▶ _Problem statement_:
Go through the records below and show every line with the string "London".

(Records drawn from a dataset)
++++++++

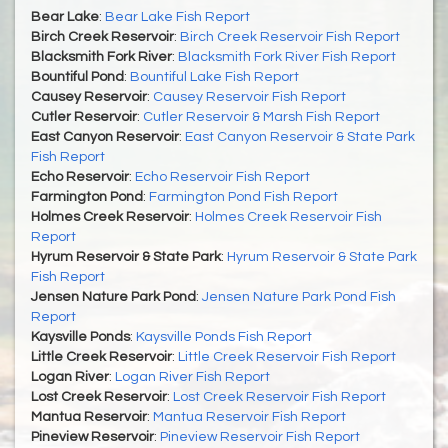
Bear Lake
:
Bear Lake Fish Report
Birch Creek Reservoir
:
Birch Creek Reservoir Fish Report
Blacksmith Fork River
:
Blacksmith Fork River Fish Report
Bountiful Pond
:
Bountiful Lake Fish Report
Causey Reservoir
:
Causey Reservoir Fish Report
Cutler Reservoir
:
Cutler Reservoir & Marsh Fish Report
East Canyon Reservoir
:
East Canyon Reservoir & State Park
Fish Report
Echo Reservoir
:
Echo Reservoir Fish Report
Farmington Pond
:
Farmington Pond Fish Report
Holmes Creek Reservoir
:
Holmes Creek Reservoir Fish
Report
Hyrum Reservoir & State Park
:
Hyrum Reservoir & State Park
Fish Report
Jensen Nature Park Pond
:
Jensen Nature Park Pond Fish
Report
Kaysville Ponds
:
Kaysville Ponds Fish Report
Little Creek Reservoir
:
Little Creek Reservoir Fish Report
Logan River
:
Logan River Fish Report
Lost Creek Reservoir
:
Lost Creek Reservoir Fish Report
Mantua Reservoir
:
Mantua Reservoir Fish Report
Pineview Reservoir
:
Pineview Reservoir Fish Report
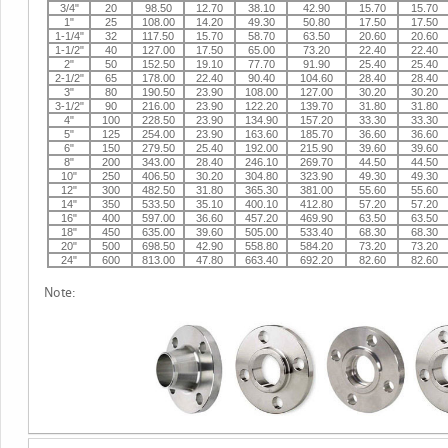
3/4"
20
98.50
12.70
38.10
42.90
15.70
15.70
1"
25
108.00
14.20
49.30
50.80
17.50
17.50
1-1/4"
32
117.50
15.70
58.70
63.50
20.60
20.60
1-1/2"
40
127.00
17.50
65.00
73.20
22.40
22.40
2"
50
152.50
19.10
77.70
91.90
25.40
25.40
2-1/2"
65
178.00
22.40
90.40
104.60
28.40
28.40
3"
80
190.50
23.90
108.00
127.00
30.20
30.20
3-1/2"
90
216.00
23.90
122.20
139.70
31.80
31.80
4"
100
228.50
23.90
134.90
157.20
33.30
33.30
5"
125
254.00
23.90
163.60
185.70
36.60
36.60
6"
150
279.50
25.40
192.00
215.90
39.60
39.60
8"
200
343.00
28.40
246.10
269.70
44.50
44.50
10"
250
406.50
30.20
304.80
323.90
49.30
49.30
12"
300
482.50
31.80
365.30
381.00
55.60
55.60
14"
350
533.50
35.10
400.10
412.80
57.20
57.20
16"
400
597.00
36.60
457.20
469.90
63.50
63.50
18"
450
635.00
39.60
505.00
533.40
68.30
68.30
20"
500
698.50
42.90
558.80
584.20
73.20
73.20
24"
600
813.00
47.80
663.40
692.20
82.60
82.60
Note:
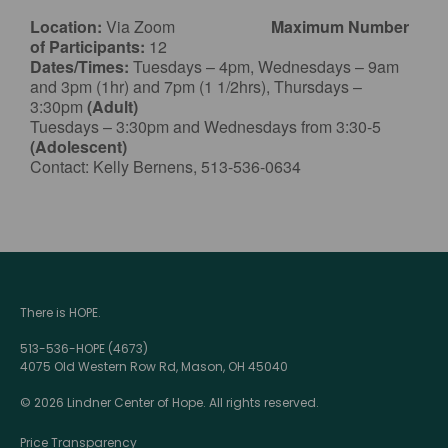
Location:
Via Zoom
Maximum Number
of Participants:
12
Dates/Times:
Tuesdays – 4pm, Wednesdays – 9am
and 3pm (1hr) and 7pm (1 1/2hrs), Thursdays –
3:30pm
(Adult)
Tuesdays – 3:30pm and Wednesdays from 3:30-5
(Adolescent)
Contact: Kelly Bernens, 513-536-0634
There is HOPE.
513-536-HOPE (4673)
4075 Old Western Row Rd, Mason, OH 45040
© 2026 Lindner Center of Hope. All rights reserved.
Price Transparency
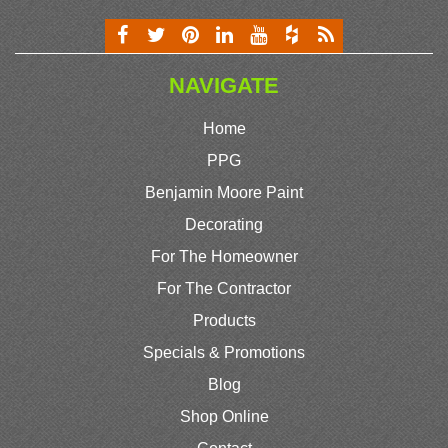
NAVIGATE
Home
PPG
Benjamin Moore Paint
Decorating
For The Homeowner
For The Contractor
Products
Specials & Promotions
Blog
Shop Online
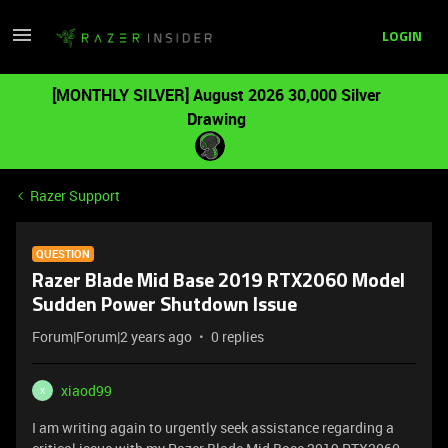
LOGIN
[MONTHLY SILVER] August 2026 30,000 Silver
Drawing
Razer Support
QUESTION
Razer Blade Mid Base 2019 RTX2060 Model
Sudden Power Shutdown Issue
Forum|Forum|2 years ago
0 replies
xiaod99
X
I am writing again to urgently seek assistance regarding a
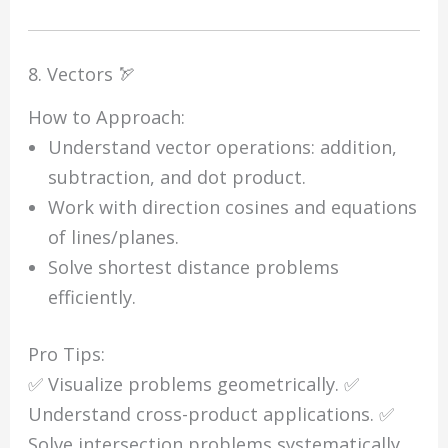
8. Vectors 🏹
How to Approach:
Understand vector operations: addition,
subtraction, and dot product.
Work with direction cosines and equations
of lines/planes.
Solve shortest distance problems
efficiently.
Pro Tips:
✅ Visualize problems geometrically. ✅
Understand cross-product applications. ✅
Solve intersection problems systematically.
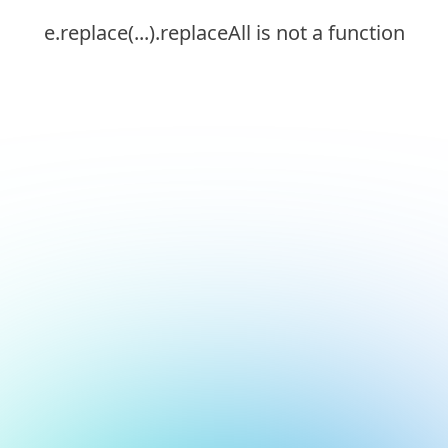
e.replace(...).replaceAll is not a function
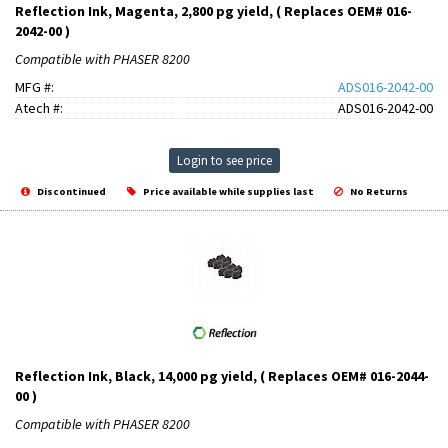
Reflection Ink, Magenta, 2,800 pg yield, ( Replaces OEM# 016-
2042-00 )
Compatible with PHASER 8200
MFG #:
ADS016-2042-00
Atech #:
ADS016-2042-00
Login to see price
Discontinued
Price available while supplies last
No Returns
Reflection Ink, Black, 14,000 pg yield, ( Replaces OEM# 016-2044-
00 )
Compatible with PHASER 8200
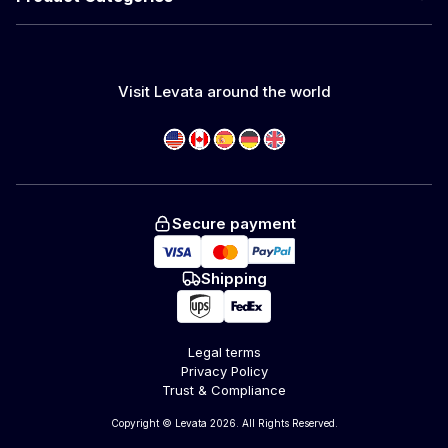
Visit Levata around the world
Secure payment
Shipping
Legal terms
Privacy Policy
Trust & Compliance
Copyright © Levata 2026. All Rights Reserved.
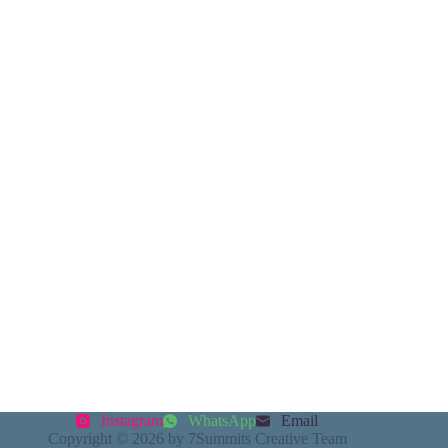
Instagram
WhatsApp
Email
Copyright © 2026 by 7Summits Creative Team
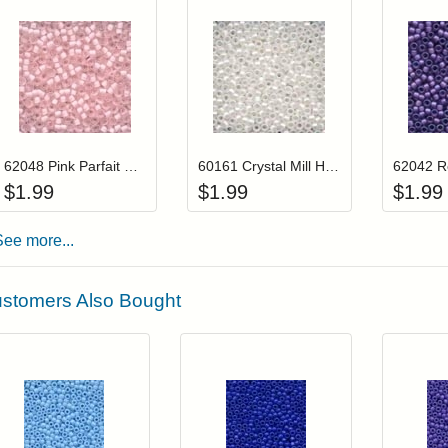
Add item to your cart
Add item to you
Login to add items to your wishlist
Login to add items to your wis
L
62048 Pink Parfait Mill Hill Frosted Glass Beads
60161 Crystal Mill Hill Frosted Glass Beads
$
1.99
$
1.99
$
1.99
See more...
stomers Also Bought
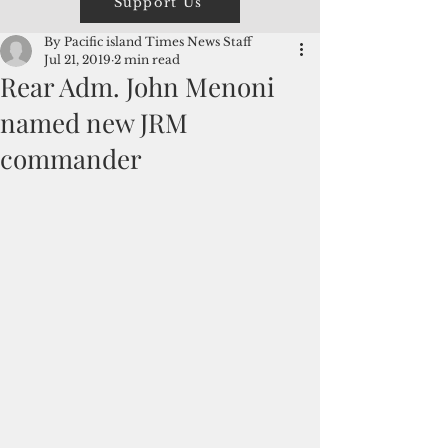
Support Us
By Pacific island Times News Staff
Jul 21, 2019
2 min read
Rear Adm. John Menoni
named new JRM
commander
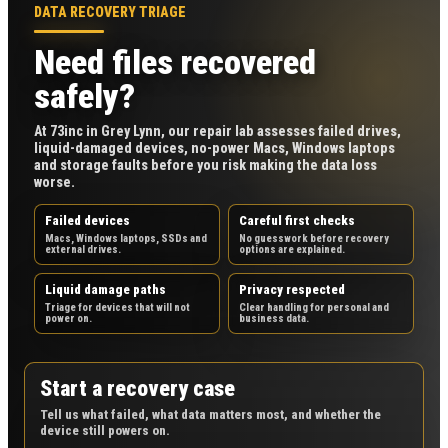
DATA RECOVERY TRIAGE
Need files recovered
safely?
At 73inc in Grey Lynn, our repair lab assesses failed drives,
liquid-damaged devices, no-power Macs, Windows laptops
and storage faults before you risk making the data loss
worse.
Failed devices
Careful first checks
Macs, Windows laptops, SSDs and
No guesswork before recovery
external drives.
options are explained.
Liquid damage paths
Privacy respected
Triage for devices that will not
Clear handling for personal and
power on.
business data.
Start a recovery case
Tell us what failed, what data matters most, and whether the
device still powers on.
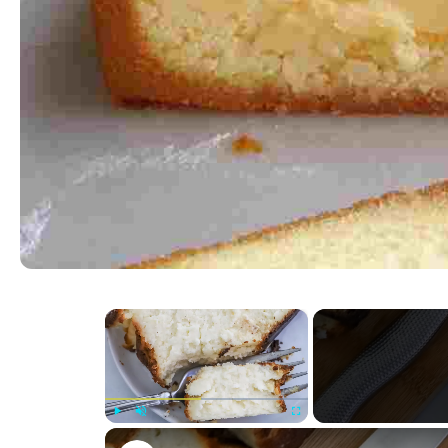
×
Play
Unmute
Fullscreen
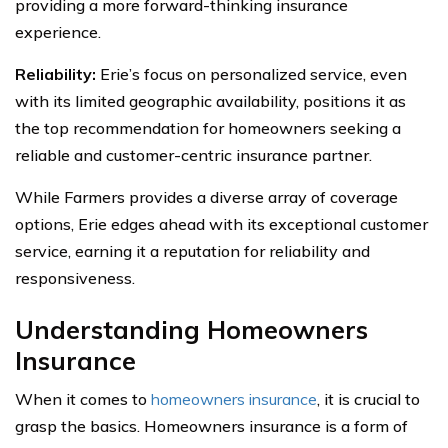
providing a more forward-thinking insurance
experience.
Reliability:
Erie’s focus on personalized service, even
with its limited geographic availability, positions it as
the top recommendation for homeowners seeking a
reliable and customer-centric insurance partner.
While Farmers provides a diverse array of coverage
options, Erie edges ahead with its exceptional customer
service, earning it a reputation for reliability and
responsiveness.
Understanding Homeowners
Insurance
When it comes to
homeowners insurance
, it is crucial to
grasp the basics. Homeowners insurance is a form of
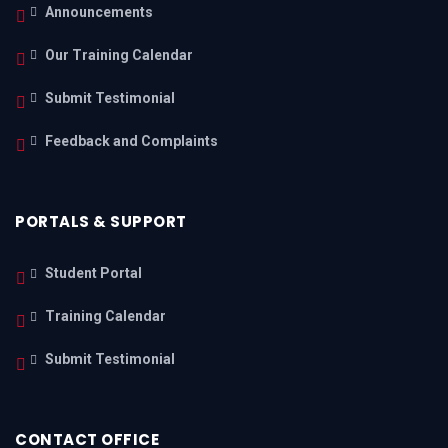
Announcements
Our Training Calendar
Submit Testimonial
Feedback and Complaints
PORTALS & SUPPORT
Student Portal
Training Calendar
Submit Testimonial
CONTACT OFFICE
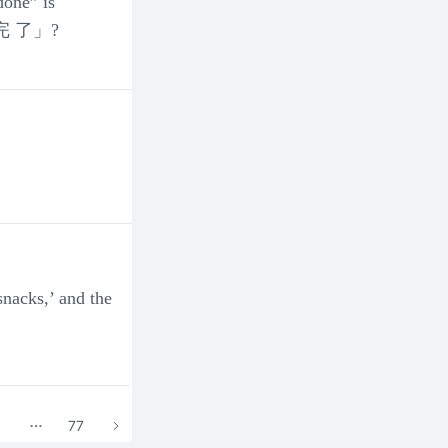
one” is
user_73312
家務做完 了」?
2024-01-14 20:12:33
DEC (Group 1) - Q2. How to use
0
0
user_73201
2024-01-14 20:12:32
DEC- How to use classifiers (量
0
0
snacks,’ and the
5
77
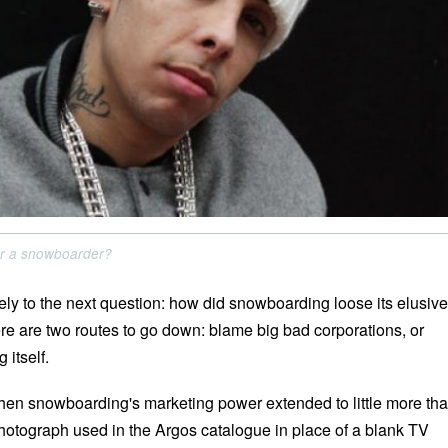
r a snowboarder?
ely to the next question: how did snowboarding loose its elusive
ere are two routes to go down: blame big bad corporations, or
itself.
en snowboarding's marketing power extended to little more th
otograph used in the Argos catalogue in place of a blank TV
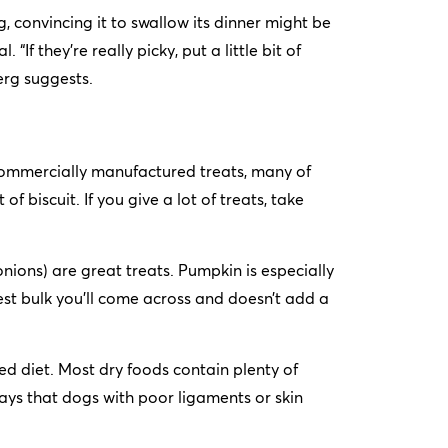
 convincing it to swallow its dinner might be
If they’re really picky, put a little bit of
erg suggests.
commercially manufactured treats, many of
 of biscuit. If you give a lot of treats, take
onions) are great treats. Pumpkin is especially
best bulk you’ll come across and doesn’t add a
ed diet. Most dry foods contain plenty of
ys that dogs with poor ligaments or skin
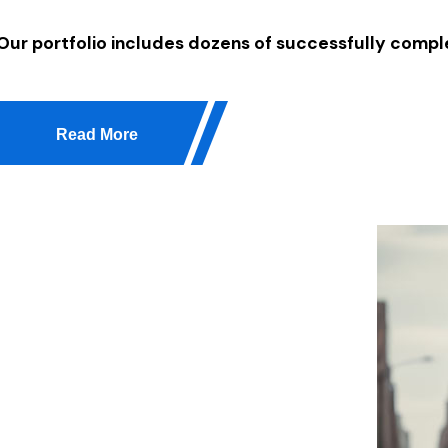
Our portfolio includes dozens of successfully comple
Read More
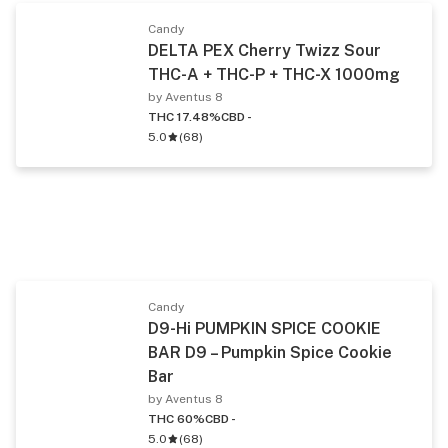
Candy
DELTA PEX Cherry Twizz Sour
THC-A + THC-P + THC-X 1000mg
by Aventus 8
THC 17.48%
CBD -
5.0
(
68
)
Candy
D9-Hi PUMPKIN SPICE COOKIE
BAR D9 – Pumpkin Spice Cookie
Bar
by Aventus 8
THC 60%
CBD -
5.0
(
68
)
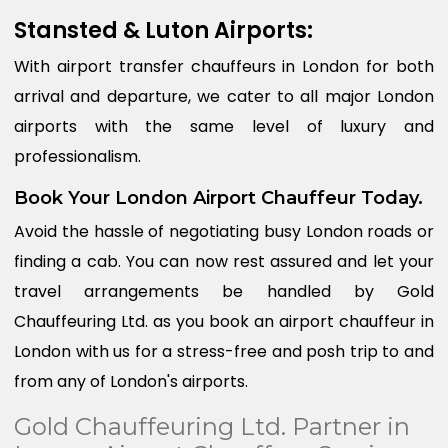
Stansted & Luton Airports:
With airport transfer chauffeurs in London for both
arrival and departure, we cater to all major London
airports with the same level of luxury and
professionalism.
Book Your London Airport Chauffeur Today.
Avoid the hassle of negotiating busy London roads or
finding a cab. You can now rest assured and let your
travel arrangements be handled by Gold
Chauffeuring Ltd. as you book an airport chauffeur in
London with us for a stress-free and posh trip to and
from any of London's airports.
Gold Chauffeuring Ltd. Partner in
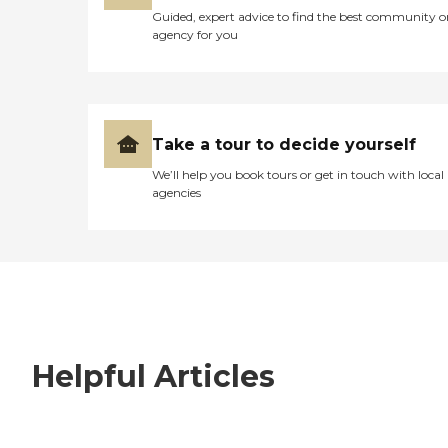
Guided, expert advice to find the best community o
agency for you
Take a tour to decide yourself
We’ll help you book tours or get in touch with local
agencies
Helpful Articles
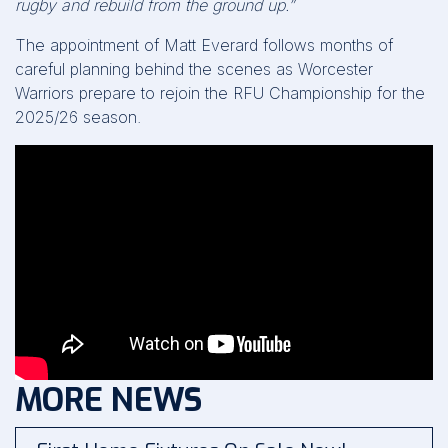
rugby and rebuild from the ground up.”
The appointment of Matt Everard follows months of
careful planning behind the scenes as Worcester
Warriors prepare to rejoin the RFU Championship for the
2025/26 season.
MORE NEWS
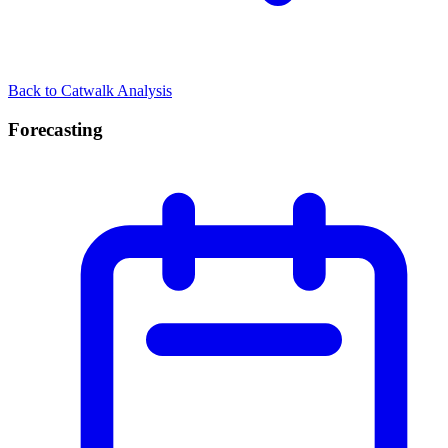
Back to Catwalk Analysis
Forecasting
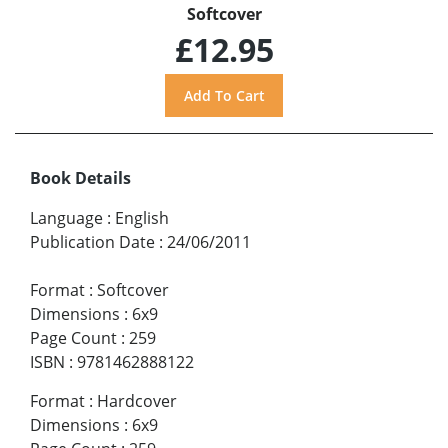
Softcover
£12.95
Book Details
Language
:
English
Publication Date
:
24/06/2011
Format
:
Softcover
Dimensions
:
6x9
Page Count
:
259
ISBN
:
9781462888122
Format
:
Hardcover
Dimensions
:
6x9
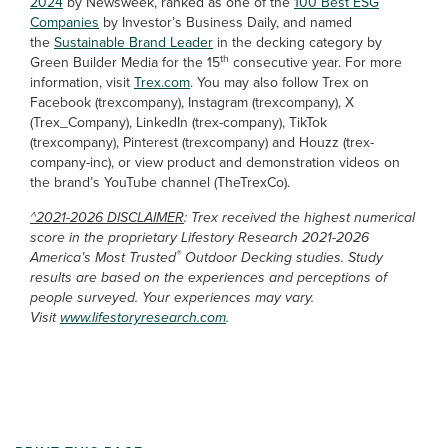
2024
by Newsweek, ranked as one of the
100 Best ESG
Companies
by Investor’s Business Daily, and named
the
Sustainable Brand Leader
in the decking category by
th
Green Builder Media for the 15
consecutive year. For more
information, visit
Trex.com
. You may also follow Trex on
Facebook (trexcompany), Instagram (trexcompany), X
(Trex_Company), LinkedIn (trex-company), TikTok
(trexcompany), Pinterest (trexcompany) and Houzz (trex-
company-inc), or view product and demonstration videos on
the brand’s YouTube channel (TheTrexCo).
^2021-2026 DISCLAIMER
: Trex received the highest numerical
score in the proprietary Lifestory Research 2021-2026
®
America’s Most Trusted
Outdoor Decking studies. Study
results are based on the experiences and perceptions of
people surveyed. Your experiences may vary.
Visit
www.lifestoryresearch.com
.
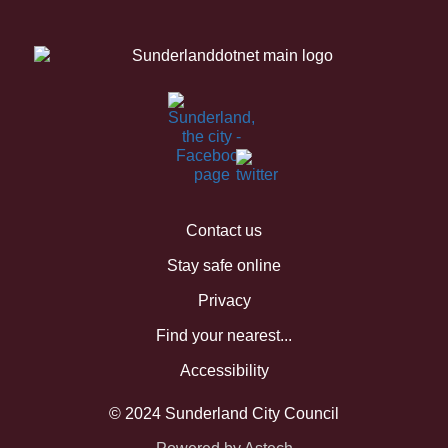
Contact us
Stay safe online
Privacy
Find your nearest...
Accessibility
© 2024 Sunderland City Council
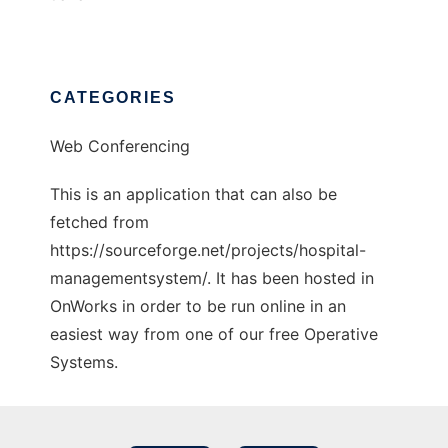
CATEGORIES
Web Conferencing
This is an application that can also be
fetched from
https://sourceforge.net/projects/hospital-
managementsystem/. It has been hosted in
OnWorks in order to be run online in an
easiest way from one of our free Operative
Systems.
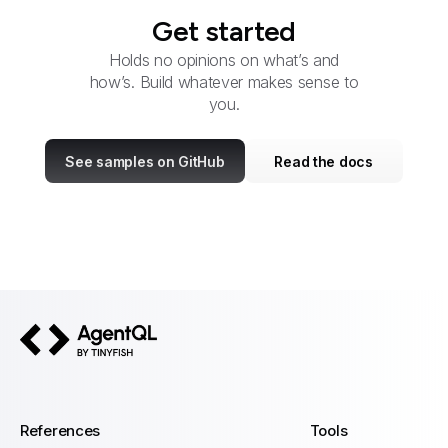
Get started
Holds no opinions on what’s and
how’s. Build whatever makes sense to
you.
See samples on GitHub
Read the docs
AgentQL by TinyFish
References
Tools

++++++++

▶ _Solution to the exercise_:
With airport transfer chauffeurs in London for both
arrival and departure, we cater to all major London
Book Your London Airport Chauffeur Today.
Avoid the hassle of negotiating busy London roads or
London with us for a stress-free and posh trip to and
from any of London's airports.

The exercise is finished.